Niswander and Hughes are heading the planning of financial operations.

“As we turn the engine on, we need to make sure that parameters are in place to be sure it’s humming,” Parrish said. “What will the general ledger look like,what does the accounting structure need to look like and all other financial operations decisions need to be made up front, outside of any clinical operations, which can be matched to whatever financial decisions need to be made.”

Those recommendations have yet to be made by that planning group, Parrish said.

Other activities being addressed include facility inventory information systems’ transition and research, Parrish said.

VECU has approved hiring three consultant firms to help with the transitions of non-physician staff compensation, employee benefits and retirement plans. The total cost is $200,000 plus travel expenses. Another consultant is being scrutinized to help create a culture strategy for the new medical practice entity, Parrish said.

Board member Rick Niswander said the current federal tax reform bill, still in process by Congress, leaves uncertain the status of the group’s private activity bonds.The conversion of the bonds will depend on the outcome of that legislation, Niswander said.

“As a result, we’re exploring and studying various options, so regardless of which way the decision goes, we’ll be prepared to take appropriate action,” he said.

Other challenges must be met, Stacy said. The status of the state’s setoff debt collection act — which allows certain state agencies to collect debts from state tax refunds or other state earnings — the Medicaid upper payment limit — which allows the medical school to access matching federal Medicaid funds — and completion of due diligence top the list.

Developing a communication strategy is key to the engagement of all transition team members, Parrish said.

Waldrum said that Stacy’s January address to the Brody School will be an ideal opportunity to kick off a new communication strategy, particularly important for answering questions about what changes will happen and when they will occur.

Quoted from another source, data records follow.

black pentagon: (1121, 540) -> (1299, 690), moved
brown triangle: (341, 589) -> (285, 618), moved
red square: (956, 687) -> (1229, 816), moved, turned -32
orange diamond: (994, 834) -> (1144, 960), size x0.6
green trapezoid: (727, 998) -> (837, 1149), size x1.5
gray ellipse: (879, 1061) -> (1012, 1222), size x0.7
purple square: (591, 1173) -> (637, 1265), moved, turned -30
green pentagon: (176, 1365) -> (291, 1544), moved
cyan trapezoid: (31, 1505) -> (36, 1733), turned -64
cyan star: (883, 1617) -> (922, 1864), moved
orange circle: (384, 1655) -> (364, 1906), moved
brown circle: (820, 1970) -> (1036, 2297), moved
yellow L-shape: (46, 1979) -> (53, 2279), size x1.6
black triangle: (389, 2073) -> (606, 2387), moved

Following the board meeting, Stacy said he’s learned about the differences in structure and culture between the two entities.

“We’ve had to learn the differences in each other’s communication chains, part of the reason we’ve had discussions about how to integrate the best of these two cultures,” Stacy said. “It’s important that we learn that we do trust each other, and when we sit in a room we have frank and open discussions in an easy way, even about difficult issues. But we don’t always have the same way of communicating that message to others.”